Records from a dataset:
------------------------------------------------
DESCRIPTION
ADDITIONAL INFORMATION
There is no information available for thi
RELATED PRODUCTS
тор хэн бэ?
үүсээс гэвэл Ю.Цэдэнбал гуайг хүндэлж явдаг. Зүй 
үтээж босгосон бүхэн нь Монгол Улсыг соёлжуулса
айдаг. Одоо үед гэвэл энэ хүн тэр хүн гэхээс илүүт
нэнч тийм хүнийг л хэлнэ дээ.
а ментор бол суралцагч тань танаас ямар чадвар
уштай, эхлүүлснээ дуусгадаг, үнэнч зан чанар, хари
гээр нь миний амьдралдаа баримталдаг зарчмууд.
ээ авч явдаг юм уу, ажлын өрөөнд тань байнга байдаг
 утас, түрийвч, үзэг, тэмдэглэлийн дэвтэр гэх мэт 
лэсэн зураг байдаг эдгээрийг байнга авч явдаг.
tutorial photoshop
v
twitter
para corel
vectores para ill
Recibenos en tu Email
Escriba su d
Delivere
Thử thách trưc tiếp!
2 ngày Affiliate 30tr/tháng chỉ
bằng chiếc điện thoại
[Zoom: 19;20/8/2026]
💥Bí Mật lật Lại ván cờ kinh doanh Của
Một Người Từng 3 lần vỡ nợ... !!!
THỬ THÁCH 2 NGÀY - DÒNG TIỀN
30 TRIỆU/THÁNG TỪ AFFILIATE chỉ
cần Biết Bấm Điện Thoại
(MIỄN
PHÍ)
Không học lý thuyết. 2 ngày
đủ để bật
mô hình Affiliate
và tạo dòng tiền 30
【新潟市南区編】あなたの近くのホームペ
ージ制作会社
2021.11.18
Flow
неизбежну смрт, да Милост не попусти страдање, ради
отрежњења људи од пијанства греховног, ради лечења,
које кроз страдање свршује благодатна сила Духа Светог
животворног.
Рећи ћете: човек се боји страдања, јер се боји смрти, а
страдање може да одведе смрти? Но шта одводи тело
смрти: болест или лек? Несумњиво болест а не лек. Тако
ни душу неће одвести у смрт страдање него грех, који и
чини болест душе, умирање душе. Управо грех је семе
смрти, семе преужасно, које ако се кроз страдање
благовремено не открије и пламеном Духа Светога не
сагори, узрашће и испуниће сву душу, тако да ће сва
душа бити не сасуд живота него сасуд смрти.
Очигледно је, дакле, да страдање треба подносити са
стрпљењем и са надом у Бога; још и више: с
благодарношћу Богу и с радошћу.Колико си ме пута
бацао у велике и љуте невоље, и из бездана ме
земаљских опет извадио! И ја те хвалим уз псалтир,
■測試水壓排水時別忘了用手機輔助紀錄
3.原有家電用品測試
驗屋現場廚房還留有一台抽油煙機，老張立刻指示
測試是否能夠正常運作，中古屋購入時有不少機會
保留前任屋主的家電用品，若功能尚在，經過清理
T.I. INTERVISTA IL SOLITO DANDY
------------------------------------------------
▶ _Exercise_: Set down, exactly as written, each line of the data from its opening line through the one containing "отрежњења људи од". Output nothing more.

▶ _Exercise answer_:
DESCRIPTION
ADDITIONAL INFORMATION
There is no information available for thi
RELATED PRODUCTS
тор хэн бэ?
үүсээс гэвэл Ю.Цэдэнбал гуайг хүндэлж явдаг. Зүй 
үтээж босгосон бүхэн нь Монгол Улсыг соёлжуулса
айдаг. Одоо үед гэвэл энэ хүн тэр хүн гэхээс илүүт
нэнч тийм хүнийг л хэлнэ дээ.
а ментор бол суралцагч тань танаас ямар чадвар
уштай, эхлүүлснээ дуусгадаг, үнэнч зан чанар, хари
гээр нь миний амьдралдаа баримталдаг зарчмууд.
ээ авч явдаг юм уу, ажлын өрөөнд тань байнга байдаг
 утас, түрийвч, үзэг, тэмдэглэлийн дэвтэр гэх мэт 
лэсэн зураг байдаг эдгээрийг байнга авч явдаг.
tutorial photoshop
v
twitter
para corel
vectores para ill
Recibenos en tu Email
Escriba su d
Delivere
Thử thách trưc tiếp!
2 ngày Affiliate 30tr/tháng chỉ
bằng chiếc điện thoại
[Zoom: 19;20/8/2026]
💥Bí Mật lật Lại ván cờ kinh doanh Của
Một Người Từng 3 lần vỡ nợ... !!!
THỬ THÁCH 2 NGÀY - DÒNG TIỀN
30 TRIỆU/THÁNG TỪ AFFILIATE chỉ
cần Biết Bấm Điện Thoại
(MIỄN
PHÍ)
Không học lý thuyết. 2 ngày
đủ để bật
mô hình Affiliate
và tạo dòng tiền 30
【新潟市南区編】あなたの近くのホームペ
ージ制作会社
2021.11.18
Flow
неизбежну смрт, да Милост не попусти страдање, ради
отрежњења људи од пијанства греховног, ради лечења,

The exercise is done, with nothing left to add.